# Heat Mats for Bearded Dragons?



## oddsleepjunkie (Jul 11, 2009)

If i were to but a heat mat for a bearded dragon in case it gets cold at night, how many watts should it be and what thermostat should i get? Thanks!:notworthy:


----------



## lil05 (Jul 22, 2008)

heya if your room doesnt drop less than 10c (or f) i cant remember then it should be fine for him


----------



## Antw23uk (Jan 12, 2009)

Beardies can and should be allowed to cool down to 70-75F at night so no need for a heat mat, especially this time of the year.
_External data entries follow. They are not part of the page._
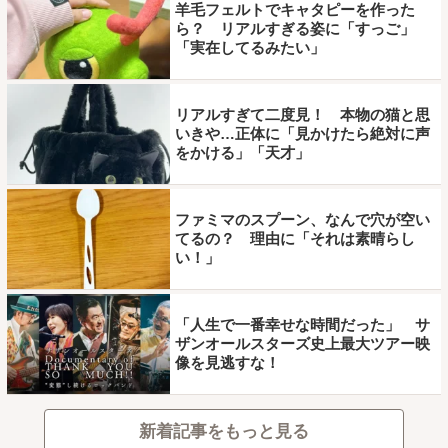
羊毛フェルトでキャタピーを作った
ら？ リアルすぎる姿に「すっご」
「実在してるみたい」
リアルすぎて二度見！ 本物の猫と思
いきや…正体に「見かけたら絶対に声
をかける」「天才」
ファミマのスプーン、なんで穴が空い
てるの？ 理由に「それは素晴らし
い！」
「人生で一番幸せな時間だった」 サ
ザンオールスターズ史上最大ツアー映
像を見逃すな！
新着記事をもっと見る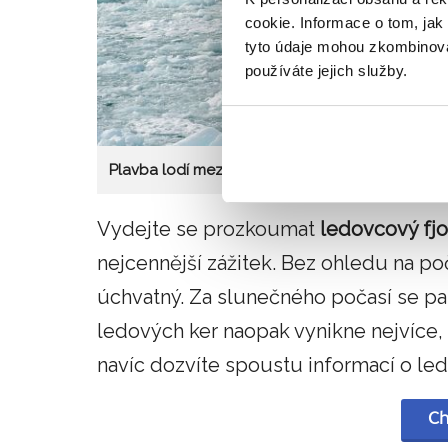
cookie. Informace o tom, jak
tyto údaje mohou zkombinovat
používáte jejich služby.
Plavba lodí mezi krami
Vydejte se prozkoumat
ledovcový fjo
nejcennější zážitek. Bez ohledu na po
úchvatný. Za slunečného počasí se pa
ledových ker naopak vynikne nejvíce,
navíc dozvíte spoustu informací o led
Ch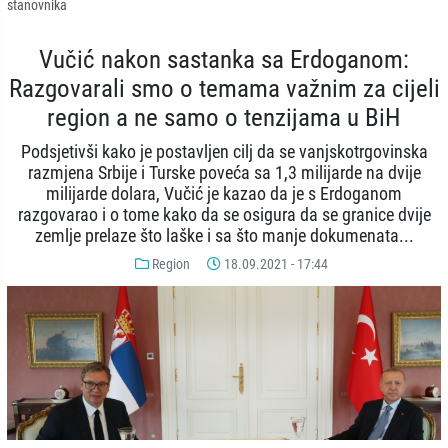
stanovnika
Vučić nakon sastanka sa Erdoganom:
Razgovarali smo o temama važnim za cijeli
region a ne samo o tenzijama u BiH
Podsjetivši kako je postavljen cilj da se vanjskotrgovinska
razmjena Srbije i Turske poveća sa 1,3 milijarde na dvije
milijarde dolara, Vučić je kazao da je s Erdoganom
razgovarao i o tome kako da se osigura da se granice dvije
zemlje prelaze što laške i sa što manje dokumenata...
Region
18.09.2021 - 17:44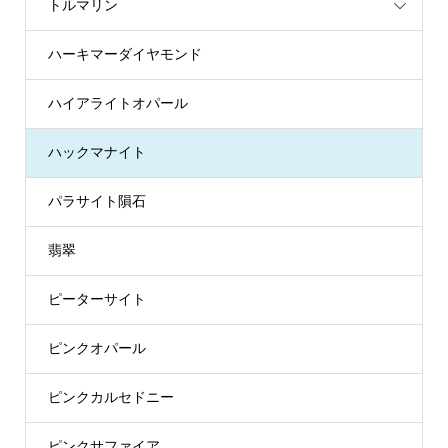
トルマリン
ハーキマーダイヤモンド
ハイアライトオパール
ハックマナイト
パラサイト隕石
翡翠
ピーターサイト
ピンクオパール
ピンクカルセドニー
ピンクサファイア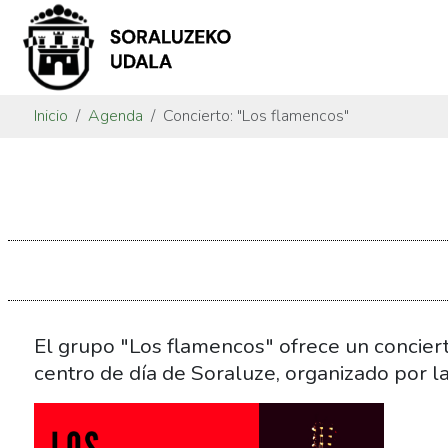
Inicio
Agenda
Concierto: "Los flamencos"
https://www.soraluze.eus/es/agenda/concierto-
los-
flamencos
Concierto:
"Los
flamencos"
2017-
El grupo "Los flamencos" ofrece un conciert
04-
centro de día de Soraluze, organizado por la
28T11:00:00+02:00
2017-
04-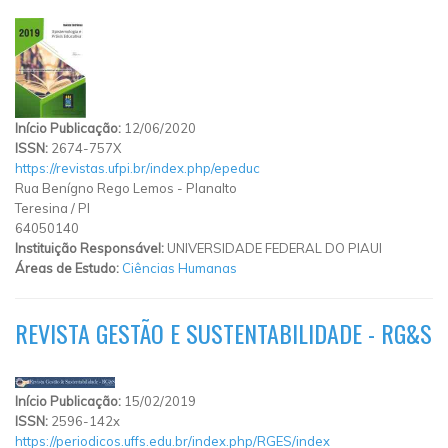
Início Publicação:
12/06/2020
ISSN:
2674-757X
https://revistas.ufpi.br/index.php/epeduc
Rua Benígno Rego Lemos
-
Planalto
Teresina
/
PI
64050140
Instituição Responsável:
UNIVERSIDADE FEDERAL DO PIAUI
Áreas de Estudo:
Ciências Humanas
REVISTA GESTÃO E SUSTENTABILIDADE - RG&S
Início Publicação:
15/02/2019
ISSN:
2596-142x
https://periodicos.uffs.edu.br/index.php/RGES/index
I have a heat plate screwed to the roof of my viv attached to a mat stat and on a timer for the winter .... but then chances are she will be brumating anyway when i turn it all off and put her in a dark cupboard for a few months anyway, lol :2thumb:


----------



## oddsleepjunkie (Jul 11, 2009)

:?Hmmm... but sometimes my room does go below 70 f. I was wondering, if i was to keep one just in case, how many watts and should it cover the length of the viv? :hmm:


----------



## Antw23uk (Jan 12, 2009)

I guess it doesnt really matter because it will be attached to a thermostat like ALL heating sources should be.

I would get a mat 11x11 perhaps and put it on a timer (via the stat) so it comes on about 1200 midnight and off about 0500! To be honest i would invest in a temp gauge that reads temps at certain times and check just how cold your room gets. Chances are you wont need it. Good luck :2thumb:


----------